A Brainwide Risk Score for Psychiatric Disorder Evaluated in a Large Adolescent Population Reveals Increased Divergence Among Higher-Risk Groups Relative to Control Participants

Biol Psychiatry. 2024 Apr 1;95(7):699-708. doi: 10.1016/j.biopsych.2023.09.017. Epub 2023 Sep 26.

Abstract

Background: Accurate psychiatric risk assessment requires biomarkers that are both stable and adaptable to development. Functional network connectivity (FNC), which steadily reconfigures over time, potentially contains abundant information to assess psychiatric risks. However, the absence of suitable analytical methodologies has constrained this area of investigation.

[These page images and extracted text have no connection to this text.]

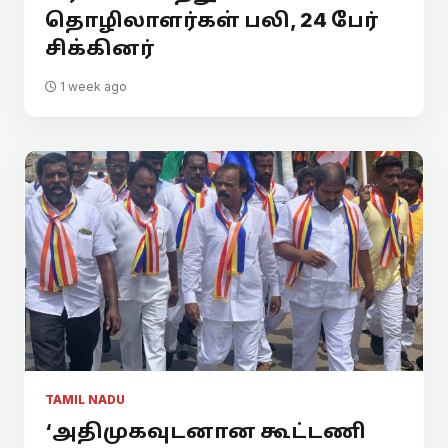
தொழிலாளர்கள் பலி, 24 பேர்
சிக்கினர்
1 week ago
TAMIL NADU
‘அதிமுகவுடனான கூட்டணி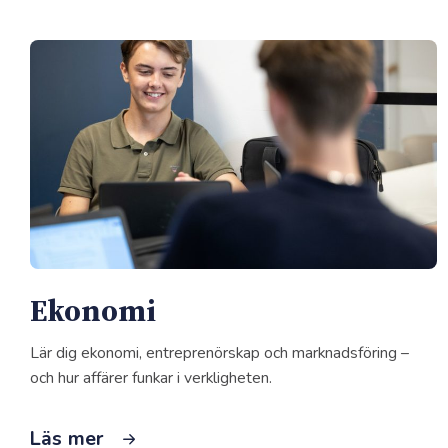
Ekonomi
Lär dig ekonomi, entreprenörskap och marknadsföring –
och hur affärer funkar i verkligheten.
Läs mer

Methods: We investigated the brainwide risk score (BRS), a novel FNC-based metric that contrasts the relative distances of an individual's FNC to that of psychiatric disorders versus healthy control references. To generate group-level disorder and healthy control references, we utilized a large brain imaging dataset containing 5231 total individuals diagnosed with schizophrenia, autism spectrum disorder, major depressive disorder, and bipolar disorder and their corresponding healthy control individuals. The BRS metric was employed to assess the psychiatric risk in 2 new datasets: Adolescent Brain Cognitive Development (ABCD) Study (n = 8191) and Human Connectome Project Early Psychosis (n = 170).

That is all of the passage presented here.